Re: [OMPI devel] [RFC] Runtime Services Layer

2007-08-16 Thread Doug Tody
Sounds like a no-brainer to me (I agree).  In a system of this complexity
a strong interface between MPI and the RTE layer is desirable, if for
no other reason than good software engineering.  Such an abstraction
layer also increases flexibility, as it allows the RTE layer to be
a modular component which can be customized, evolved, or otherwise
modified as necessary, with minimal effect upon the MPI functionality
(assuming a strong interface).  Whether this should take the form of
a single framework I can't say, but that could be a reasonable way
to achieve a strong interface.

- Doug Tody
(merely a potential user watching on the side lines, from astronomy)


On Thu, 16 Aug 2007, Tim Prins wrote:

> WHAT: Solicitation of feedback on the possibility of adding a runtime 
> services layer to Open MPI to abstract out the runtime.
> 
> WHY: To solidify the interface between OMPI and the runtime environment, 
> and to allow the use of different runtime systems, including different 
> versions of ORTE.
> 
> WHERE: Addition of a new framework to OMPI, and changes to many of the 
> files in OMPI to funnel all runtime request through this framework. Few 
> changes should be required in OPAL and ORTE.
> 
> WHEN: Development has started in tmp/rsl, but is still in its infancy. We 
> hope 
> to have a working system in the next month.
> 
> TIMEOUT: 8/29/07
> 
> --
> Short version:
> 
> I am working on creating an interface between OMPI and the runtime system. 
> This would make a RSL framework in OMPI which all runtime services would be 
> accessed from. Attached is a graphic depicting this.
> 
> This change would be invasive to the OMPI layer.
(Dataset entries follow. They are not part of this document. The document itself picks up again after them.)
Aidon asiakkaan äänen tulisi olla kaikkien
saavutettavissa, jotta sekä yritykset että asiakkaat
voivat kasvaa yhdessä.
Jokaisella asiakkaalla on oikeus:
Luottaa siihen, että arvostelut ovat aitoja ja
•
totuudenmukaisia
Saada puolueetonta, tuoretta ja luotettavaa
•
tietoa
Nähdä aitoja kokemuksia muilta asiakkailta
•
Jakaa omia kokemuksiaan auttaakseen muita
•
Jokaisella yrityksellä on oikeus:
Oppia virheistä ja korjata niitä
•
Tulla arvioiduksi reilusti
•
Few (if any) changes 
> will be required of the ORTE and OPAL layers.
> 
> At this point I am soliciting feedback as to whether people are 
> supportive or not of this change both in general and for v1.3.
> 
> 
> Long version:
> 
> The current model used in Open MPI assumes that one runtime system is 
> the best for all environments. However, in many environments it may be 
> beneficial to have specialized runtime systems. With our current system this 
> is not easy to do.
> 
> With this in mind, the idea of creating a 'runtime services layer' was 
> hatched. This would take the form of a framework within OMPI, through which 
> all runtime functionality would be accessed. This would allow new or 
> different runtime systems to be used with Open MPI. Additionally, with such a
> system it would be possible to have multiple versions of open rte coexisting,
> which may facilitate development and testing. Finally, this would solidify 
> the 
> interface between OMPI and the runtime system, as well as provide 
> documentation and side effects of each interface function.
> 
> However, such a change would be fairly invasive to the OMPI layer, and 
> needs a buy-in from everyone for it to be possible.
> 
> Here is a summary of the changes required for the RSL (at least how it is 
> currently envisioned):
> 
> 1. Add a framework to ompi for the rsl, and a component to support orte.
> 2. Change ompi so that it uses the new interface. This involves:
>  a. Moving runtime specific code into the orte rsl component.
>  b. Changing the process names in ompi to an opaque object.
>  c. change all references to orte in ompi to be to the rsl.
> 3. Change the configuration code so that open-rte is only linked where needed.
> 
> Of course, all this would happen on a tmp branch.
> 
> The design of the rsl is not solidified. I have been playing in a tmp branch 
> (located at https://svn.open-mpi.org/svn/ompi/tmp/rsl) which everyone is 
> welcome to look at and comment on, but be advised that things here are 
> subject to change (I don't think it even compiles right now). There are 
> some fairly large open questions on this, including:
> 
> 1. How to handle mpirun (that is, when a user types 'mpirun', do they 
> always get ORTE, or do they sometimes get a system specific runtime). Most 
> likely mpirun will always use ORTE, and alternative launching programs would 
> be used for other runtimes.
> 2. Whether there will be any performance implications. My guess is not, 
> but am not quite sure of this yet.
> 
> Again, I am interested in people's comments on whether they think adding 
> such abstraction is good or not, and whether it is reasonable to do such a 
> thing for v1.3.
> 
> Thanks,
> 
> Tim Prins
> 


Re: [OMPI devel] [Pkg-openmpi-maintainers] Bug#435581: [u...@hermann-uwe.de: Bug#435581: openmpi-bin: Segfault on Debian GNU/kFreeBSD]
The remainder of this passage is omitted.